Here are some of the things I’m looking for.

  1. Basics, like a decent bathroom and bedroom.  I like to find a place with an extra bedroom so we invite friends and family from home to spend some time with us.
  2. Kitchen essentials are a larger than dorm room refrigerator, and reasonable facilities for cooking meals in the apartment.  We do that frequently, especially to take best advantage of the great food markets here.
  3. Wireless internet.  The problem is that lots of places advertise wireless internet, but have only very minimal connections.  It seems that without including this amenity, airbnb apartments are hard to rent, so the owners add the cheapest, slowest support possible.  This tends to be frustrating for people who are used to fast, streaming connections (me).
  4. Location, and especially noise concerns.  Airbnb does not reveal the actual street address of its listings until after the booking, so you have only a general idea of where the location.  However, you can judge to some extent how far it is to places you’d like to visit, and have some idea whether it will have good access to transportation.  Noise concerns are most easily assessed by:
  5. Feedback from users.  I want to see pretty overwhelmingly positive feedback, and it’s also important that the apartment owners respond to comments and seem engaged in keeping their renters happy.  I always carefully read the comments, because there are many things revealed there that are not apparent from the listing, such as neighborhood noise levels, any problems with heating or cooling systems, etc.
  6. What floor is it on?  Is there an elevator?  I try to avoid daily use of elevators, but they sure come in handy for moving luggage and groceries.
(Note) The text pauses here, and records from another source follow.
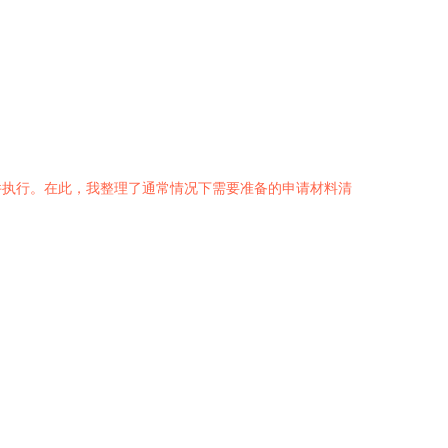
件执行。在此，我整理了通常情况下需要准备的申请材料清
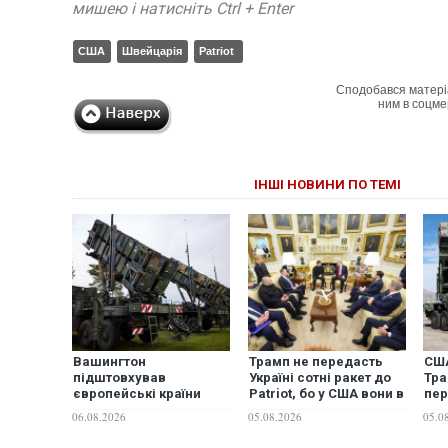
мишею і натисніть Ctrl + Enter
США
Швейцарія
Patriot
Сподобався матері
ним в соцме
ІНШІ НОВИНИ ПО ТЕМІ
Вашингтон
Трамп не передасть
США
підштовхував
Україні сотні ракет до
Тра
європейські країни
Patriot, бо у США вони в
пер
передати Києву ракети
дефіциті, - FT
вир
06.08.2026
05.08.2026
05.0
до Patriot, але деякі
пер
відмовилися — WP
Pat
So, how is this year’s Cadiz apartment turning out?  Here’s our front door.


Up the street.


Down the street.


Only one flight to climb.


So, how is the Cadiz apartment?  Well, the word I’d choose is “workable”.  We’ve had better.

  • The bed is comfy, and we’d sleep well if it weren’t noisy at night.  The ear plugs are helping.
  • The kitchen is mainly usable, though Mary is finding it hard to make friends with the push button stove.  The fridge is adequate, but turns out what I thought in the listing picture was the oven is actually a dishwasher.  We’d much rather have the oven.
  • The place is reasonably clean, though not particularly well-equipped to be kept clean.
  • Cooking utensils are just barely usable.  This could be fixed for just a little money.
  • There is no central heating, and the weather is cold enough to miss it.  I think it’s common in this climate to get by with just auxiliary heat sources, but the electric heater is not really big enough to do a good job.
  • Our location is fine, but it’s hard to find a bad location in a city as compact as Cadiz.  The best part is being close to the ocean.


So, like I said, workable.  Maybe I’ll do better with the apartments in Cordoba and Madrid.